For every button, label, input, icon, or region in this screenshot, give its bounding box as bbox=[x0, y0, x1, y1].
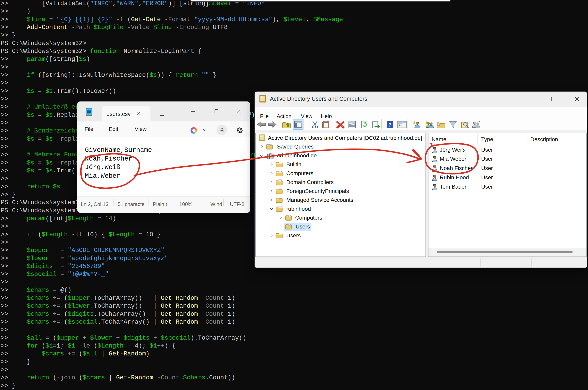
svg-text:?: ? bbox=[388, 122, 392, 128]
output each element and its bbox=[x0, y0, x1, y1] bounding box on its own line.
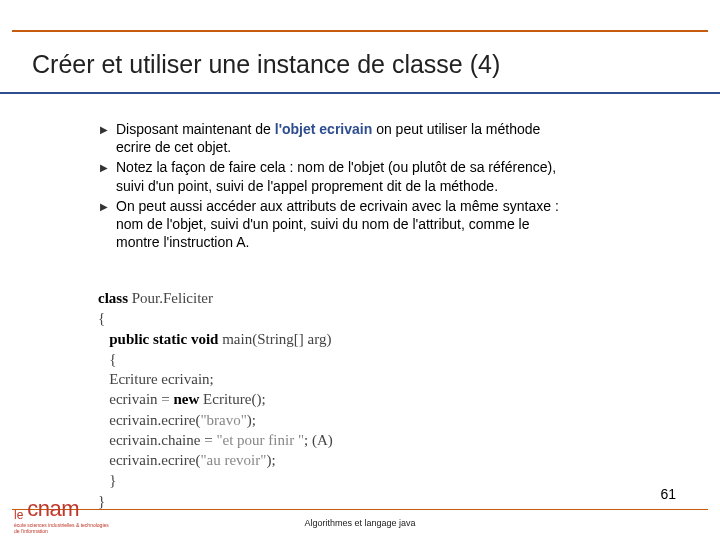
bullet-item: ▶ Disposant maintenant de l'objet ecriva… bbox=[100, 120, 570, 156]
text: Disposant maintenant de bbox=[116, 121, 275, 137]
triangle-icon: ▶ bbox=[100, 162, 108, 173]
text: Ecriture(); bbox=[199, 391, 265, 407]
highlight-text: l'objet ecrivain bbox=[275, 121, 372, 137]
code-line: } bbox=[98, 491, 618, 511]
footer-caption: Algorithmes et langage java bbox=[0, 518, 720, 528]
code-line: ecrivain.ecrire("bravo"); bbox=[98, 410, 618, 430]
bullet-list: ▶ Disposant maintenant de l'objet ecriva… bbox=[100, 120, 570, 253]
code-line: { bbox=[98, 349, 618, 369]
text: ; (A) bbox=[304, 432, 333, 448]
bullet-text: On peut aussi accéder aux attributs de e… bbox=[116, 197, 570, 252]
text: ); bbox=[247, 412, 256, 428]
top-rule bbox=[12, 30, 708, 32]
code-line: Ecriture ecrivain; bbox=[98, 369, 618, 389]
code-line: public static void main(String[] arg) bbox=[98, 329, 618, 349]
slide-title: Créer et utiliser une instance de classe… bbox=[32, 50, 500, 79]
cnam-logo: le cnam école sciences industrielles & t… bbox=[14, 496, 114, 534]
bullet-text: Disposant maintenant de l'objet ecrivain… bbox=[116, 120, 570, 156]
keyword: new bbox=[174, 391, 200, 407]
code-block: class Pour.Feliciter { public static voi… bbox=[98, 288, 618, 511]
string: "et pour finir " bbox=[216, 432, 304, 448]
triangle-icon: ▶ bbox=[100, 201, 108, 212]
keyword: public static void bbox=[109, 331, 218, 347]
triangle-icon: ▶ bbox=[100, 124, 108, 135]
code-line: } bbox=[98, 470, 618, 490]
text: ); bbox=[266, 452, 275, 468]
text: ecrivain.ecrire( bbox=[98, 452, 200, 468]
keyword: class bbox=[98, 290, 128, 306]
text: ecrivain.ecrire( bbox=[98, 412, 200, 428]
bullet-text: Notez la façon de faire cela : nom de l'… bbox=[116, 158, 570, 194]
code-line: ecrivain.chaine = "et pour finir "; (A) bbox=[98, 430, 618, 450]
footer-rule bbox=[12, 509, 708, 510]
code-line: class Pour.Feliciter bbox=[98, 288, 618, 308]
text bbox=[98, 331, 109, 347]
text: ecrivain = bbox=[98, 391, 174, 407]
text: ecrivain.chaine = bbox=[98, 432, 216, 448]
bullet-item: ▶ Notez la façon de faire cela : nom de … bbox=[100, 158, 570, 194]
string: "bravo" bbox=[200, 412, 246, 428]
bullet-item: ▶ On peut aussi accéder aux attributs de… bbox=[100, 197, 570, 252]
text: Pour.Feliciter bbox=[128, 290, 213, 306]
code-line: ecrivain.ecrire("au revoir"); bbox=[98, 450, 618, 470]
string: "au revoir" bbox=[200, 452, 266, 468]
code-line: { bbox=[98, 308, 618, 328]
code-line: ecrivain = new Ecriture(); bbox=[98, 389, 618, 409]
page-number: 61 bbox=[660, 486, 676, 502]
text: main(String[] arg) bbox=[218, 331, 331, 347]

__________

*Task description*:
What is the number of lines above that contain "public"? Reply with that number only.

*Answer section*:
3